Xi Columbae

Observation data Epoch J2000.0 Equinox J2000.0 (ICRS)
- Constellation: Columba
- Right ascension: 05^{h} 55^{m} 29.91038^{s}
- Declination: −37° 07′ 14.3232″
- Apparent magnitude (V): 4.97

Characteristics
- Spectral type: K1 III CNII
- B−V color index: +1.096

Astrometry
- Radial velocity (R_{v}): +59.5 km/s
- Proper motion (μ): RA: +38.020 mas/yr Dec.: −23.491 mas/yr
- Parallax (π): 10.0920±0.1408 mas
- Distance: 323 ± 5 ly (99 ± 1 pc)
- Absolute magnitude (M_{V}): −0.05

Orbit
- Period (P): 1420.6 d
- Semi-major axis (a): 3.60 AU
- Eccentricity (e): 0.39
- Semi-amplitude (K_{1}) (primary): 5.68 km/s

Details
- Radius: 16.23+0.14 −2.27 R_{☉}
- Luminosity: 120±2 L_{☉}
- Surface gravity (log g): 2.26 cgs
- Temperature: 4,743+372 −20 K
- Metallicity [Fe/H]: +0.29 dex
- Rotational velocity (v sin i): 2.6 km/s
- Other designations: ξ Col, CD−37°2487, HD 40176, HIP 28010, HR 2087, SAO 196316

Database references
- SIMBAD: data

= Xi Columbae =

Star in the constellation Columba

Xi Columbae is a binary star system in the southern constellation of Columba.
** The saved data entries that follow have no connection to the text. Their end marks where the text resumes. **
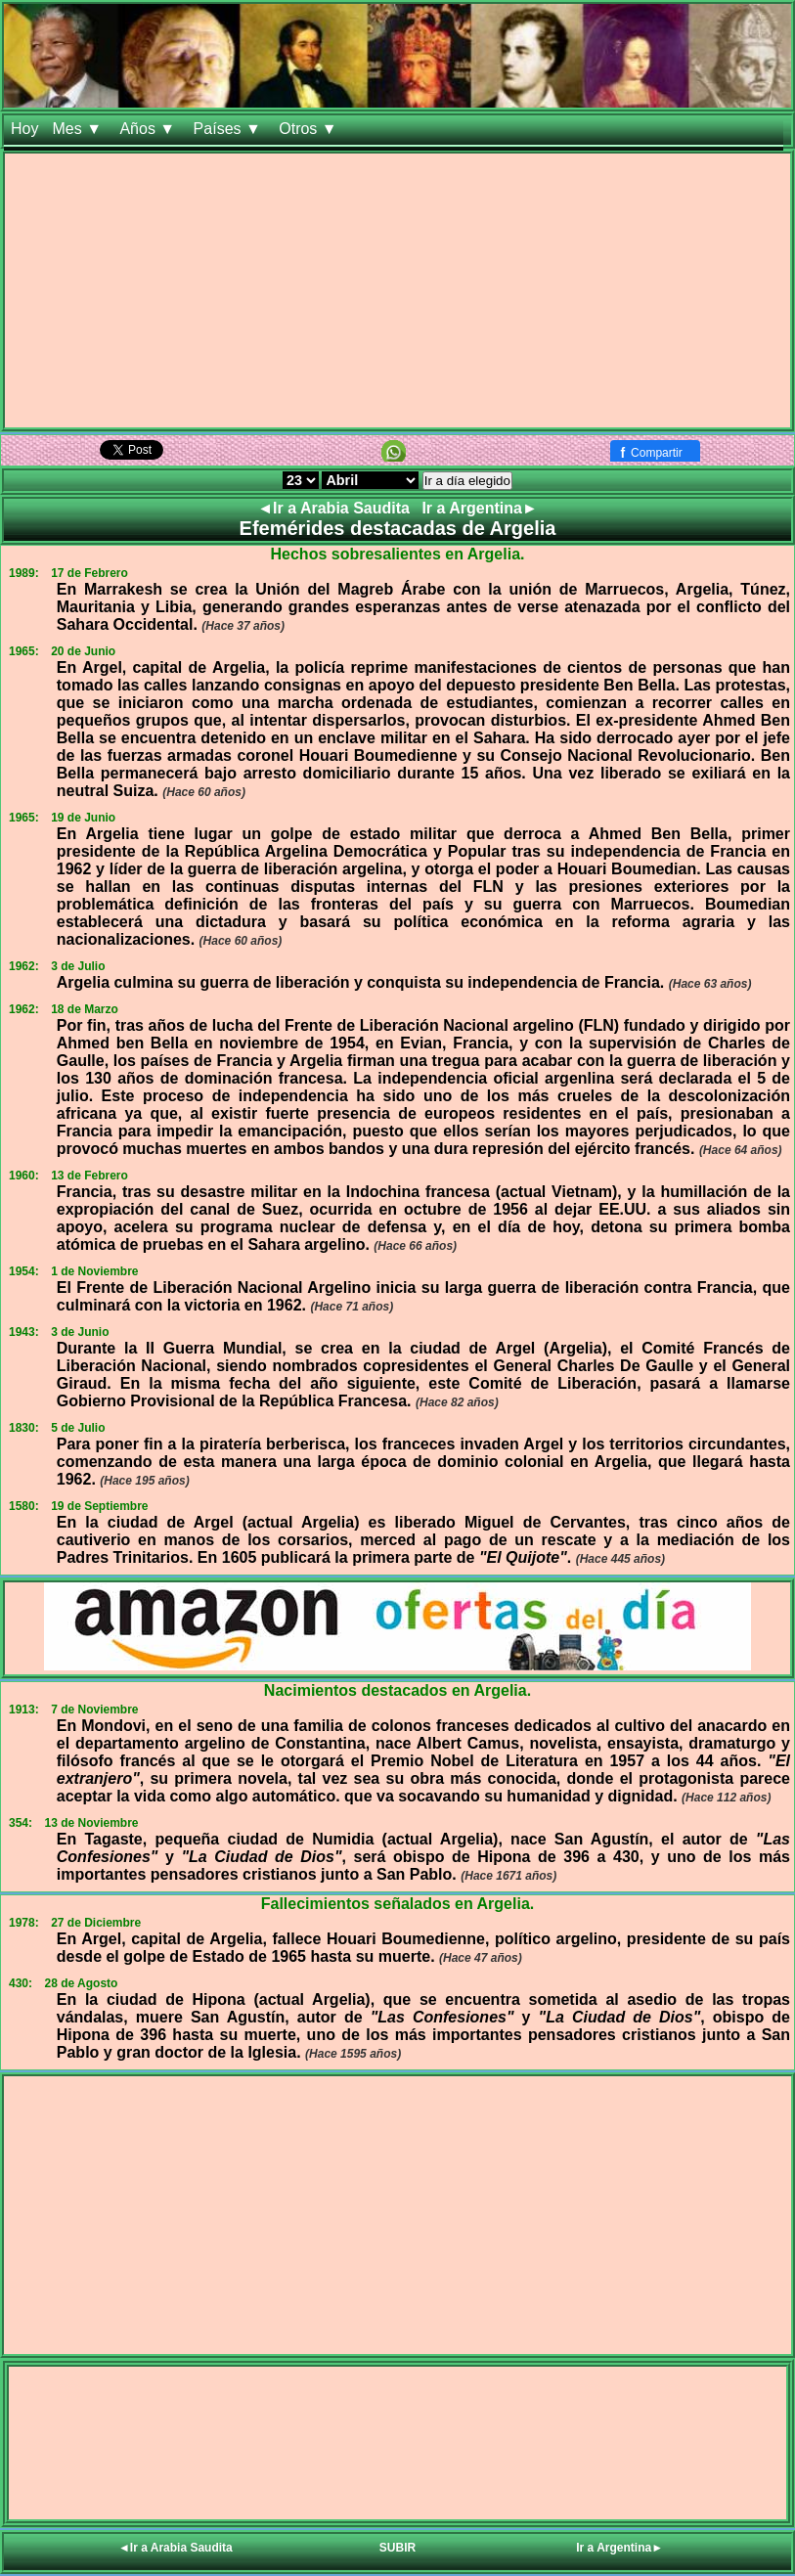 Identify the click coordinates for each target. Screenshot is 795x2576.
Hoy (24, 128)
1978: (24, 1923)
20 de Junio (83, 651)
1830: (24, 1428)
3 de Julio (78, 966)
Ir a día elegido (467, 480)
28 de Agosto (80, 1983)
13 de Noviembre (91, 1823)
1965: (24, 651)
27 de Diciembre (96, 1923)
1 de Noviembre (94, 1271)
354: (20, 1823)
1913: (24, 1709)
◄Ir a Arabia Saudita (335, 508)
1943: (24, 1332)
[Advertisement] (397, 290)
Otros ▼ (310, 128)
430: (20, 1983)
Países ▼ (230, 128)
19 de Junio (83, 817)
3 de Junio (80, 1332)
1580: (24, 1506)
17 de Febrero (89, 573)
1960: (24, 1175)
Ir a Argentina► (479, 508)
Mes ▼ (79, 128)
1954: (24, 1271)
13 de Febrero (89, 1175)
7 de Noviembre (94, 1709)
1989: (24, 573)
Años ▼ (149, 128)
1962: (24, 966)
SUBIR (397, 2547)
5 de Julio (78, 1428)
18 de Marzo (84, 1009)
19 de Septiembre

With an apparent visual magnitude of 4.97, it is faintly visible to the naked eye. Based upon an annual parallax shift of 10.1 mas, it is located around 323 light years from the Sun. The system is a member of the HR 1614 supergroup, and is drifting further away with a radial velocity of +59.5 km/s,

This is an astrometric binary with an orbital period of 1,420.6 days and an eccentricity of 0.39. The primary is an evolved K-type giant star with a stellar classification of K1 III CNII, showing an overabundance of CN in its spectrum. The star has expanded to 16 times the radius of the Sun and is radiating 120 times the Sun's luminosity from its swollen photosphere at an effective temperature of 4,743 K. The companion has a mass of at least 59% that of the Sun.